Unter scharfer Kritik der Opposition hat die Regierung den Haushalt 2015/16 in den Landtag eingebracht. Die CSU spricht vom besten Etat aller Zeiten.
von Christine Schröpf, MZ und unseren Korrespondenten

Der bayerische Finanzminister Markus Söder (r.) stellt im bayerischen Landtag seinen Haushaltsentwurf vor – unter den Augen von Ministerpräsident Horst Seehofer. Foto: dpa

München.Als „supersuper“ adelte Finanzminister Markus Söder seinen Entwurf für den Doppelhaushalt 2015/2016 am Dienstag in der Landtagsdebatte gleich selbst – und prophezeite, dass auch der Oberste Bayerische Rechnungshof ob dieses Werks demnächst in Jubel ausbrechen wird. Denn der Freistaat verzichte nicht nur auf neue Schulden, er tilge in den nächsten beiden Jahren auch mindesten rund eine Milliarde Euro an Altlasten. „Gleichzeitig bleibt die Investionsquote stabil bei zwölf Prozent. Ein besseres Konjunkturprogramm gibt es nicht.“

Risiken bei der BayernLB

Söder konnte sich da schon sicher sein, dass das Urteil der Opposition alles andere als euphorisch ausfallen wird. SPD-Haushaltsexperte Volkmar Halbleib attestierte ihm dann auch beim Schuldenabbau eine „super-super Haushaltsshow“ mit Nullsummenspiel. Für das schöne Ergebnis auf dem Papier werde der Pensionsfond für Beamte geplündert und weitere Kosten in die Zukunft verlagert. „Der Oberste Bayerische Rechnungshof hat den Sanierungsstau bei Straßen und staatlichen Gebäuden inzwischen auf knapp zwei Milliarden Euro beziffert.“

Söder hatte in seiner Haushaltsrede andere Risiken ausgemacht: Die wachsenden Kosten für den Länderfinanzausgleich stehen dabei für ihn an erster Stelle. 2015 muss der Freistaat wohl 4,7 Milliarden Euro in die Kasse für finanzschwache Bundesländer einzahlen, 2016 könnten es 4,9 Milliarden Euro sein. „Der bayerische Steuerzahler bekommt weniger von seinem Geld zurück, weil er woanders schlechte Politik finanzieren muss“, sagte er. Der Freistaat hat deswegen Klage vor dem Bundesverfassungsgericht eingereicht. Parallel wird mit den anderen Bundesländern über neue Regeln verhandelt.

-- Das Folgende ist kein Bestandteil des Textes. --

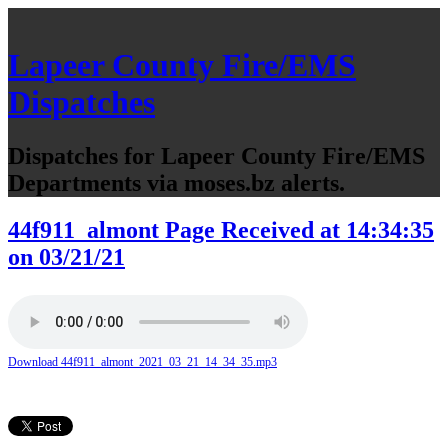
Lapeer County Fire/EMS
Dispatches
Dispatches for Lapeer County Fire/EMS
Departments via moses.bz alerts.
44f911_almont Page Received at 14:34:35
on 03/21/21
Download 44f911_almont_2021_03_21_14_34_35.mp3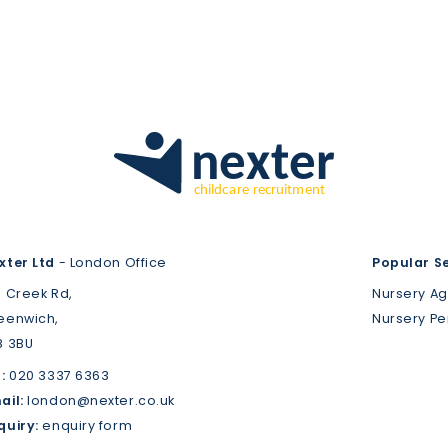
xter Ltd
- London Office
Popular S
3 Creek Rd,
Nursery A
eenwich,
Nursery P
8 3BU
:
020 3337 6363
ail:
london@nexter.co.uk
quiry:
enquiry form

Zweiter Etatposten mit Unwägbarkeiten ist für Söder der Asylbereich. Im Doppeltetat sind rund eine Milliarde Euro bereit gestellt. Derzeit werde mit Sozialministerin Emilia Müller ermittelt, ob aufgestockt werden muss. „Wir werden unserer christlichen Verpflichtung zur Hilfe für Menschen in Not nachkommen“, sagte Söder.

Sorge bereitet ihm die Situation bei der BayernLB. Nach dem Verkauf der ungarischen Tochter MKB ist zwar ein Problem beseitigt. Der Rechtsstreit mit der früheren österreichischen Tochter Hypo Group Alpe Adria, die einen Kredit in Höhe von 2,3 Milliarden Euro nicht zurückzahlen will, belastet aber weiter die Landesbank.

Weniger Geld für Regionalförderung

Söders Doppeletat umfasst insgesamt 103 Milliarden Euro. Das Ausgabenwachstum ist auf maximal drei Prozent pro Jahr gedeckelt. Eine Folge der neuen Sparsamkeit: Zwei Ministerinnen – Ilse Aigner im Wirtschaftsressort und die neue Umweltministerin Ulrike Scharf – müssen sogar mit leichten Rückgängen leben. So wird Aigner sowohl die Regional- als auch die Wirtschaftsförderung in den nächsten beiden Jahren um gut 90 Millionen Euro gekürzt.

„Es wird offenkundig, dass der durch Eitelkeiten von Söder und Aigner heraufbeschworene Machtkampf innerhalb der CSU zum Schaden am Wirtschaftsstandort Bayern führt“, sagte der Freie-Wähler-Abgeordnete Thorsten Glauber.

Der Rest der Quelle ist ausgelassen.